Thresholds convert evidence into action.
Signal quality is only useful when it maps to a clear route policy.
A personal AI agent should not use the same evidence threshold for a text, browser task, generated page, review queue, digest, and no-action decision. Each route spends a different kind of trust.
The same signal can be too weak to text but strong enough to place in review or a cached browser workflow.
Signal quality is only useful when it maps to a clear route policy.
A text interrupts; a digest waits; a generated page creates public surface area.
A text message AI assistant needs the highest threshold because SMS spends attention immediately.
Computer-use cache workflows can use a lower threshold if receipts and reversibility are strong.
An AI website-building agent needs high provenance before publishing.
Without route-specific thresholds, agents either under-act because everything feels risky or over-act because every signal is treated as equally actionable.
A personal AI agent earns autonomy when it knows which route each signal can justify.
Highest threshold: fresh, direct, relevant, urgent, and correctable.
Medium threshold: important but uncertain or incomplete.
Medium-high threshold when work is reversible and receipted.
Low threshold: useful context without immediate action cost.
| Route | Minimum evidence quality | Why |
|---|---|---|
| Text | Very high | Interrupts the user and spends immediate attention. |
| Browser work | Medium-high | Can be useful if reversible, cached, and receipted. |
| Generated output | High | Creates public or reusable surface area. |
| Review queue | Medium | Lets a human inspect important but incomplete evidence. |
| Digest | Low-medium | Preserves context without interruption. |
| No action | Low | Prevents stale or weak signals from becoming noise. |
No. Priority decides importance. A route threshold decides which action level the evidence can justify.

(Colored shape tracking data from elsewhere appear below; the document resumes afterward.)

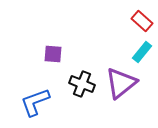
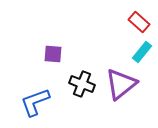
red rectangle: moved 3 px left, 1 px down
purple triangle: moved 1 px down
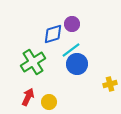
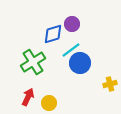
blue circle: moved 3 px right, 1 px up
yellow circle: moved 1 px down
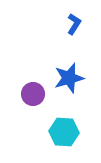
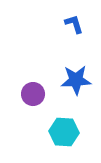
blue L-shape: rotated 50 degrees counterclockwise
blue star: moved 7 px right, 2 px down; rotated 12 degrees clockwise
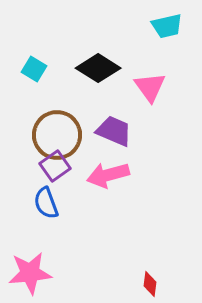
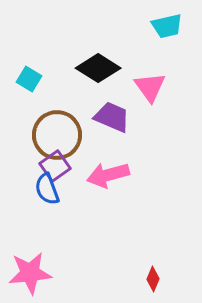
cyan square: moved 5 px left, 10 px down
purple trapezoid: moved 2 px left, 14 px up
blue semicircle: moved 1 px right, 14 px up
red diamond: moved 3 px right, 5 px up; rotated 15 degrees clockwise
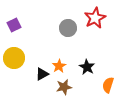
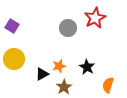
purple square: moved 2 px left, 1 px down; rotated 32 degrees counterclockwise
yellow circle: moved 1 px down
orange star: rotated 16 degrees clockwise
brown star: rotated 21 degrees counterclockwise
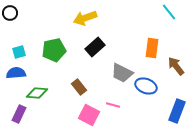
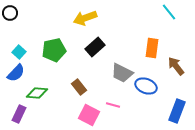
cyan square: rotated 32 degrees counterclockwise
blue semicircle: rotated 138 degrees clockwise
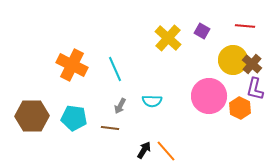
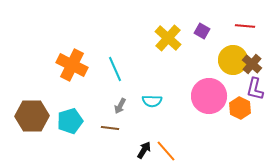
cyan pentagon: moved 4 px left, 3 px down; rotated 25 degrees counterclockwise
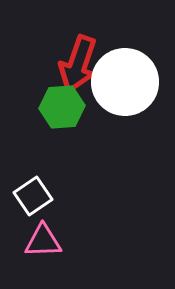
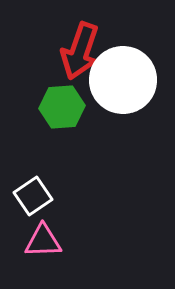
red arrow: moved 2 px right, 13 px up
white circle: moved 2 px left, 2 px up
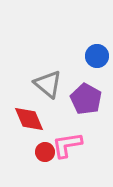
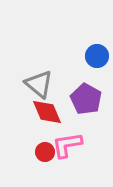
gray triangle: moved 9 px left
red diamond: moved 18 px right, 7 px up
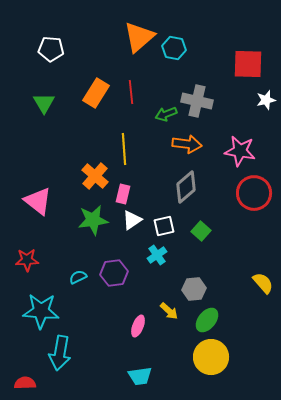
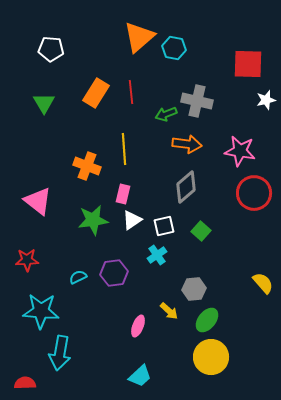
orange cross: moved 8 px left, 10 px up; rotated 20 degrees counterclockwise
cyan trapezoid: rotated 35 degrees counterclockwise
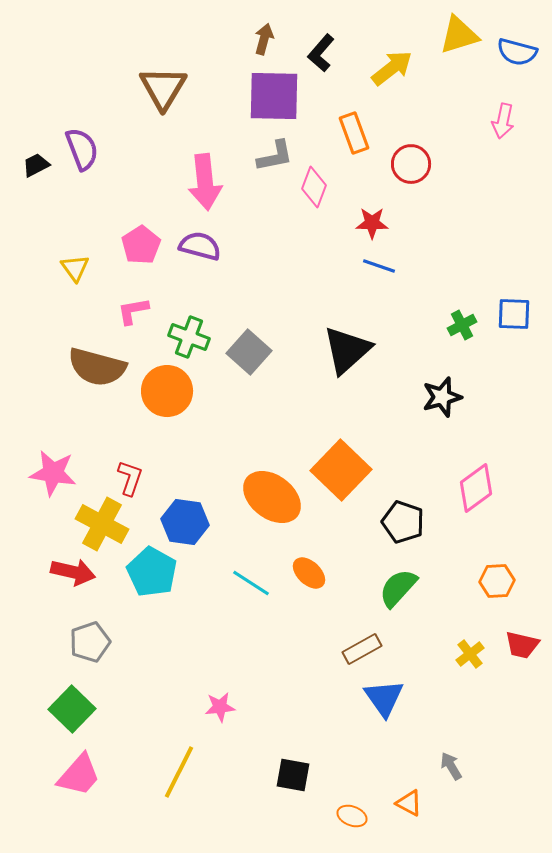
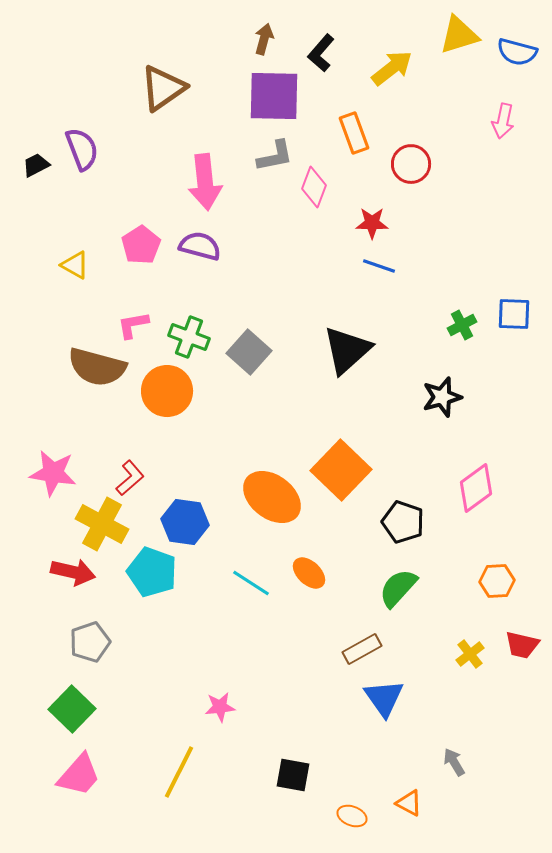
brown triangle at (163, 88): rotated 24 degrees clockwise
yellow triangle at (75, 268): moved 3 px up; rotated 24 degrees counterclockwise
pink L-shape at (133, 311): moved 14 px down
red L-shape at (130, 478): rotated 30 degrees clockwise
cyan pentagon at (152, 572): rotated 9 degrees counterclockwise
gray arrow at (451, 766): moved 3 px right, 4 px up
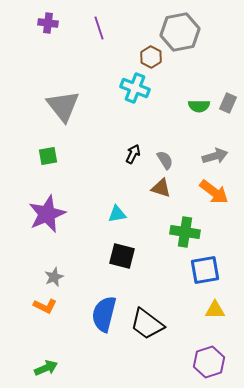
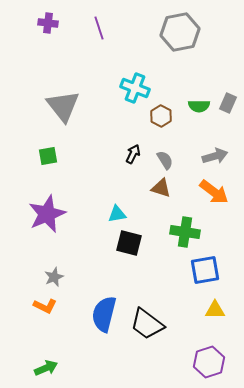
brown hexagon: moved 10 px right, 59 px down
black square: moved 7 px right, 13 px up
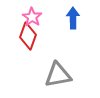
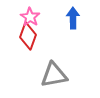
pink star: moved 2 px left
gray triangle: moved 4 px left
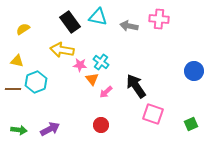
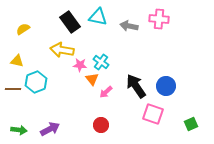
blue circle: moved 28 px left, 15 px down
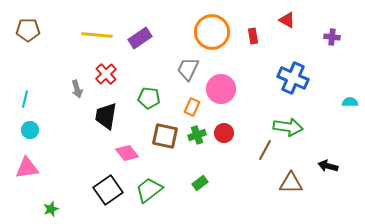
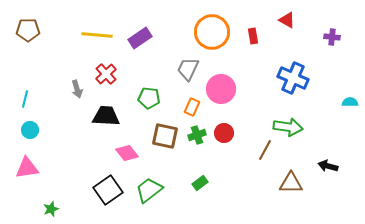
black trapezoid: rotated 84 degrees clockwise
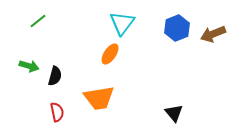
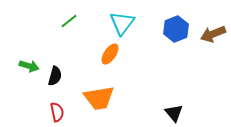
green line: moved 31 px right
blue hexagon: moved 1 px left, 1 px down
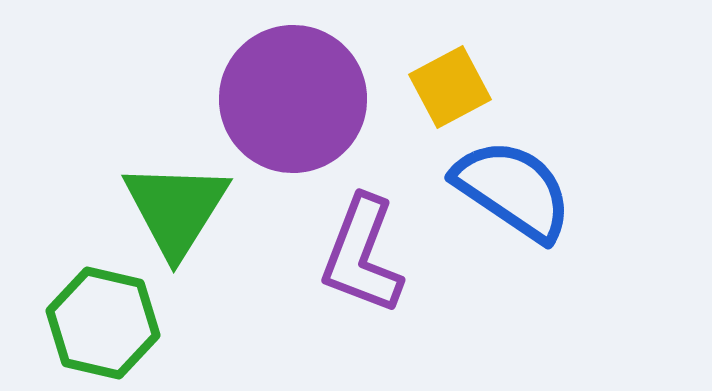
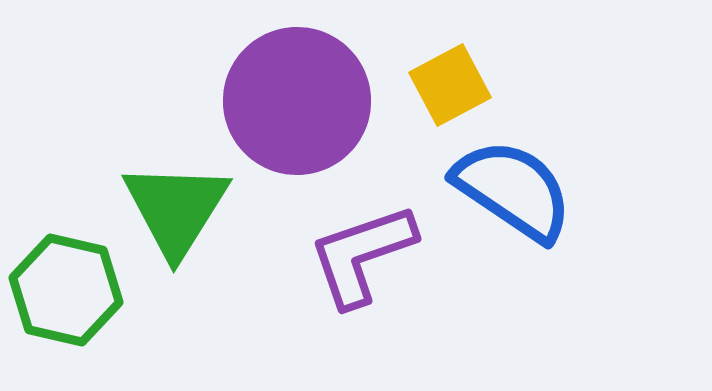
yellow square: moved 2 px up
purple circle: moved 4 px right, 2 px down
purple L-shape: rotated 50 degrees clockwise
green hexagon: moved 37 px left, 33 px up
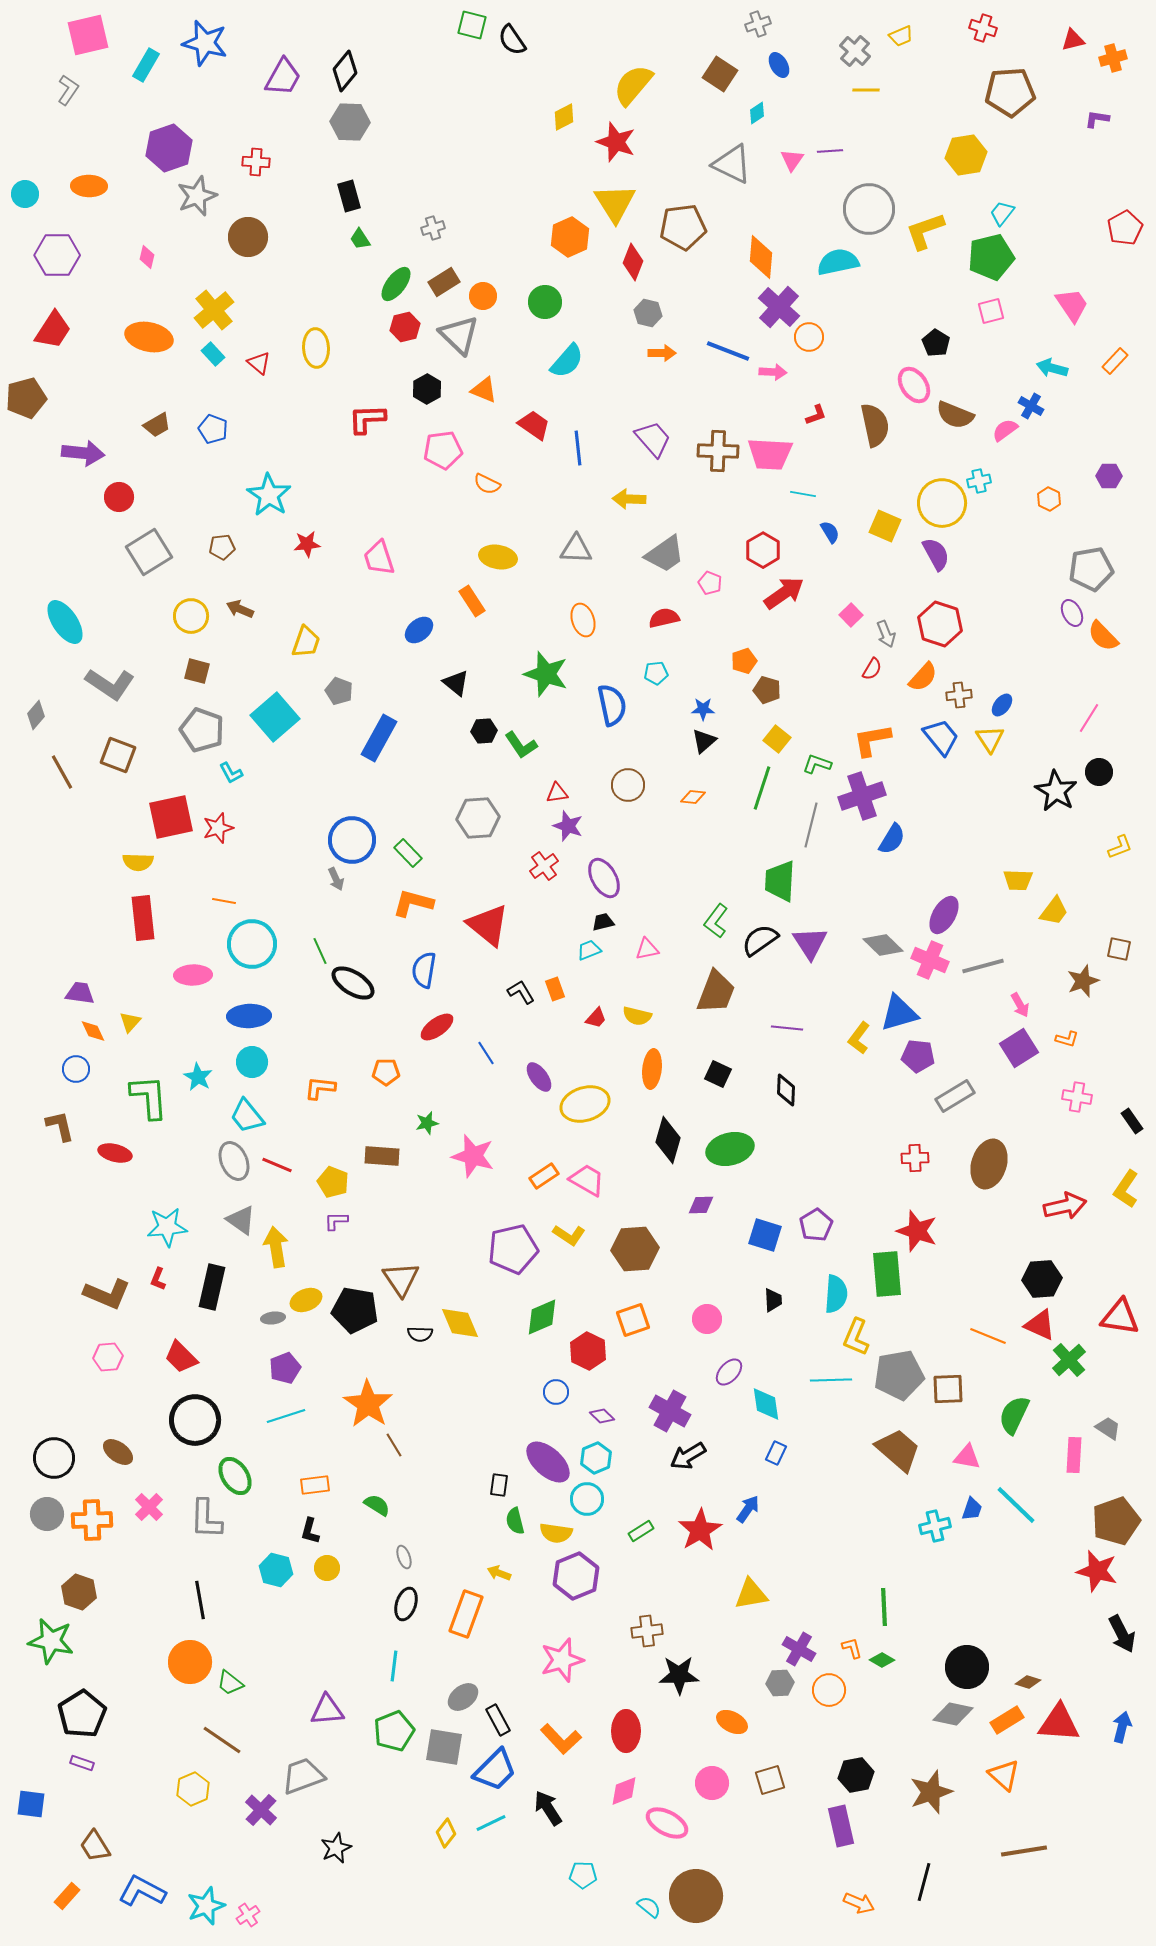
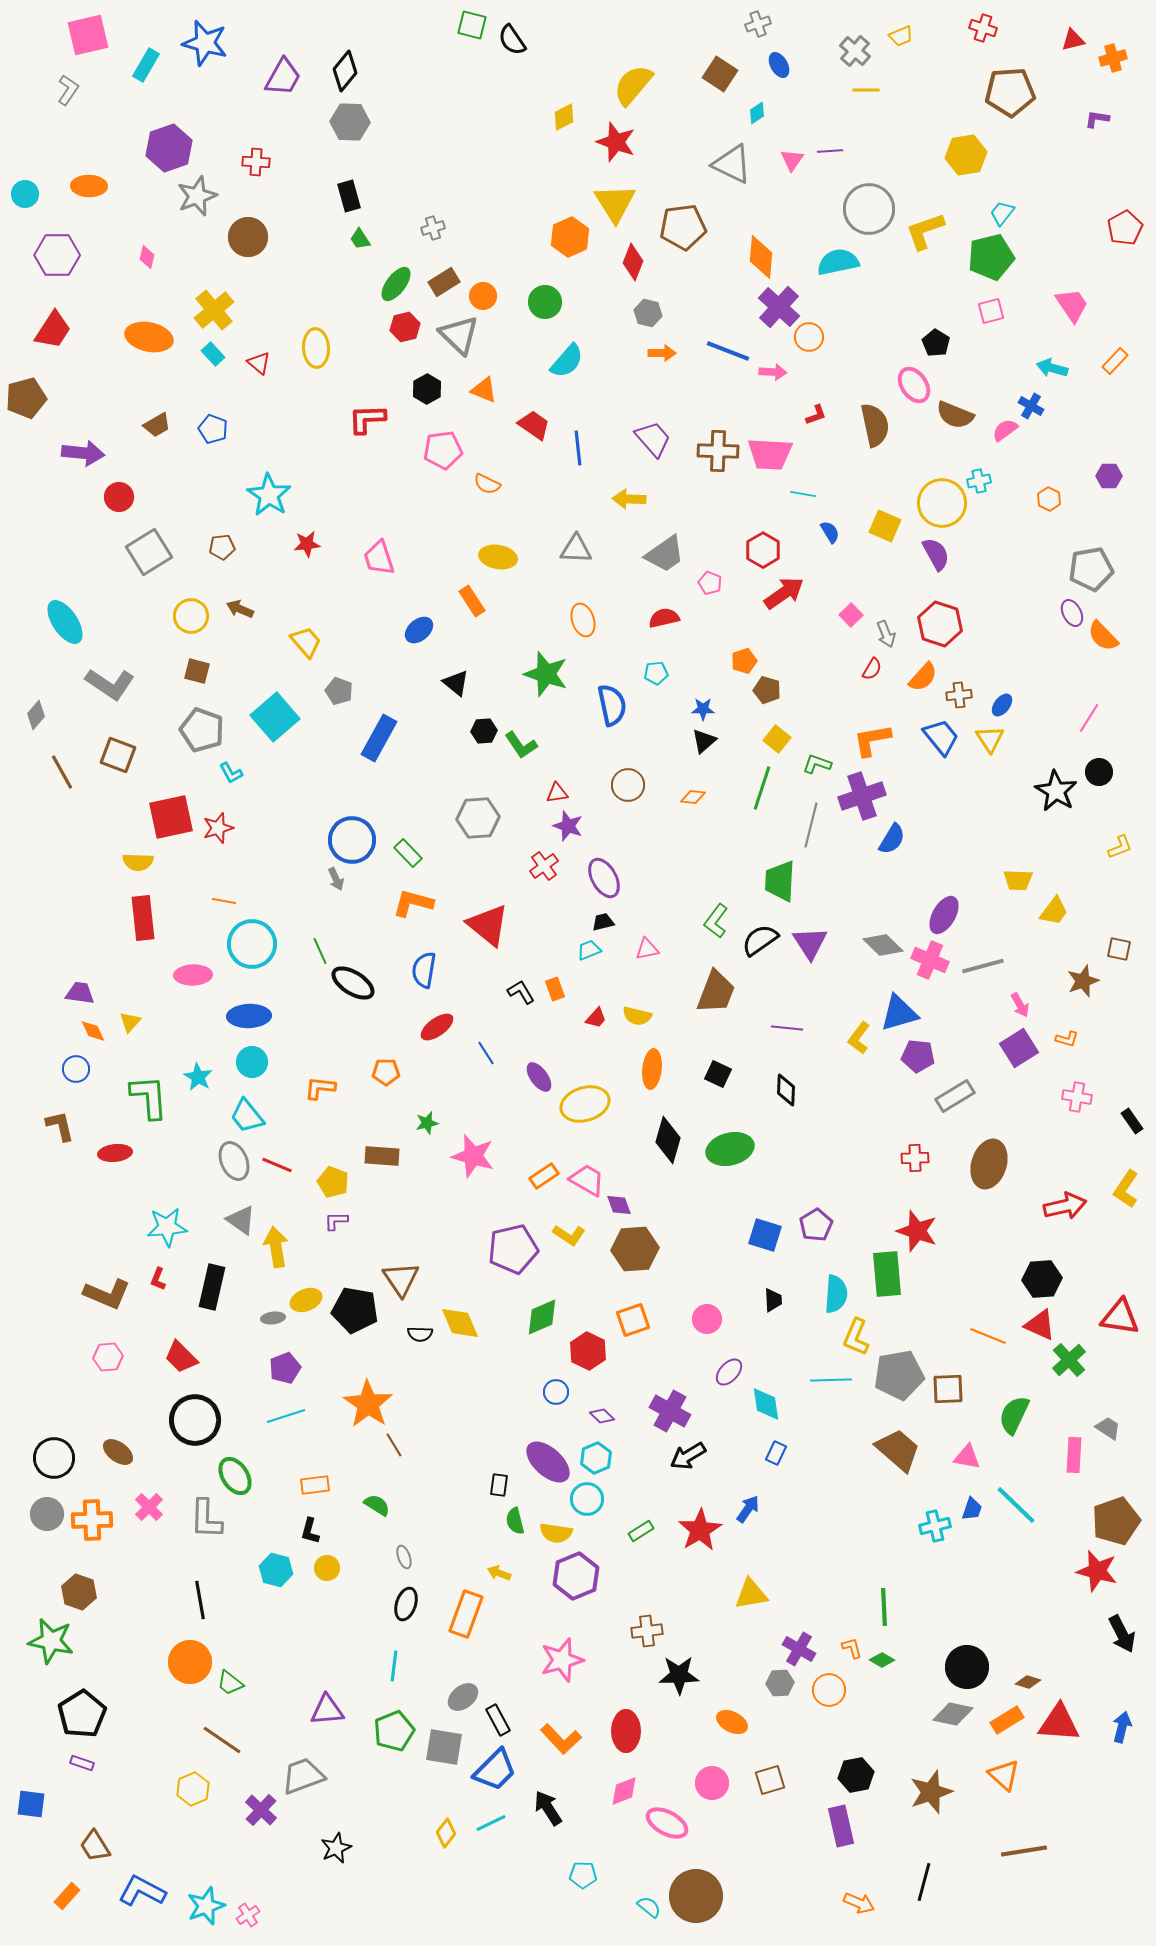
yellow trapezoid at (306, 642): rotated 60 degrees counterclockwise
red ellipse at (115, 1153): rotated 20 degrees counterclockwise
purple diamond at (701, 1205): moved 82 px left; rotated 72 degrees clockwise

SMS usually should, because it interrupts immediately. Public generated output is close behind.
Route it to review, digest, or reversible cached work rather than a proactive text.
Supers is a practical workflow frame for testing route thresholds across text, browser, and generated-output use cases.
Route thresholds help personal AI agents pick the right action for the quality of evidence they actually have.